Separate hearings next week are set for another driller, EnerVest Operating. EnerVest officials appearing at a Railroad Commission hearing last week also disputed the SMU report, saying it didn’t match their own review of the data.
The commission won’t take any immediate action. Legal and technical examiners are hearing each case and will develop a proposal for decision, which typically takes months to finalize.
The hearings came about after a group of residents from Azle and nearby communities traveled to Austin in January 2014 to demand that the Railroad Commission suspend operations at disposal wells. The commission hired its first seismologist and expanded its range of powers to include the ability to shut down wells linked to earthquakes.

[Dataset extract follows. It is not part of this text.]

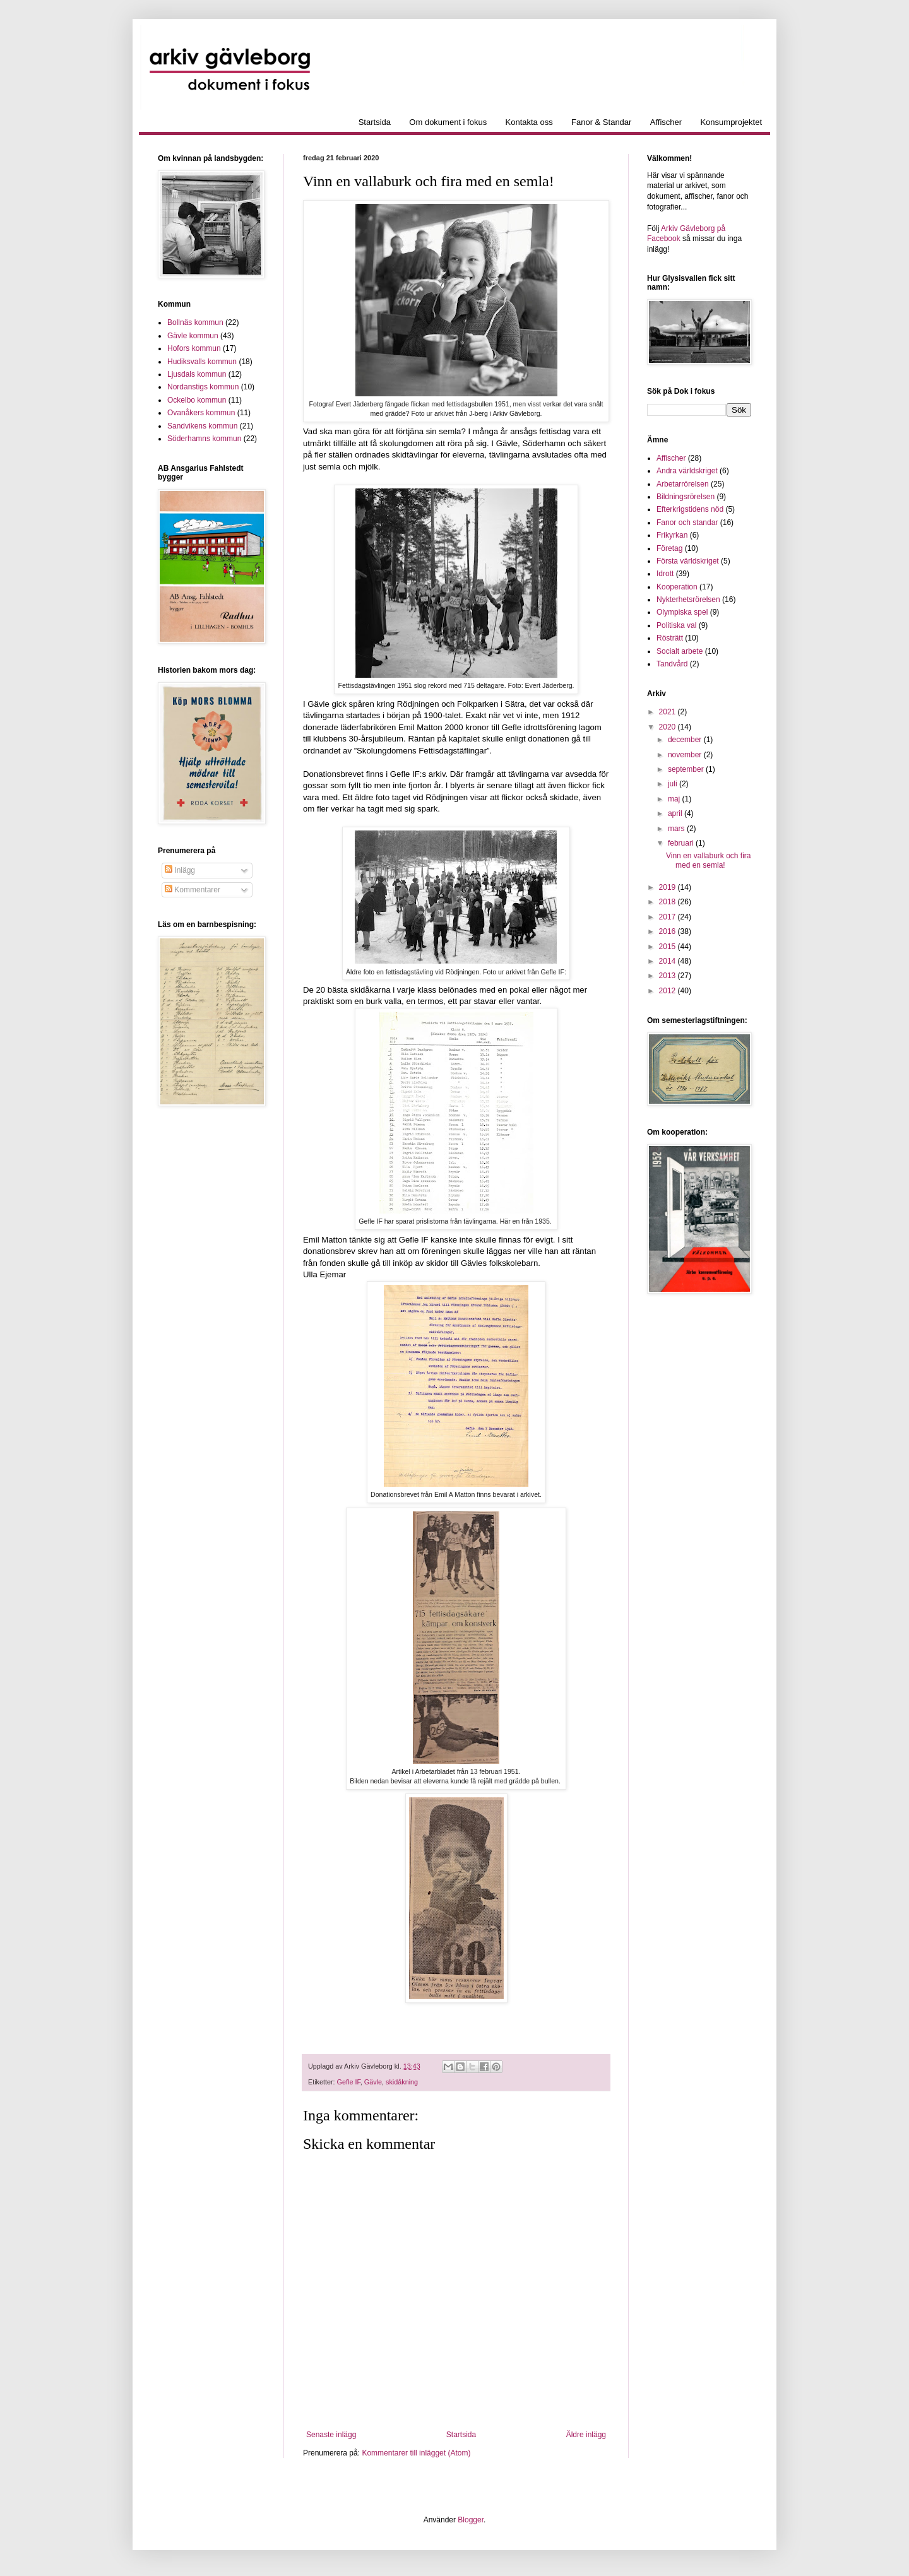  What do you see at coordinates (668, 946) in the screenshot?
I see `2015` at bounding box center [668, 946].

Texas officials remain unconvinced about direct links, even as neighboring Oklahoma has embraced research showing that wastewater wells were likely causing quakes there.
The state’s seismologist, Craig Pearson, said during a Railroad Commission meeting last week that he sees “no substantial proof” that the North Texas quakes are linked to oil and gas activity. And Abbott said he will wait for research from state officials before making pronouncements about the impact of oil and gas wells.
Reno Mayor Lynda Stokes, who led the North Texans to Austin last year, is skeptical that the commission will suspend either of the companies’ injection well operations and worries that the new law will nullify the city’s ban on injection wells.
“The Railroad Commission is too tied to industry to even see how dangerous this is,” she said.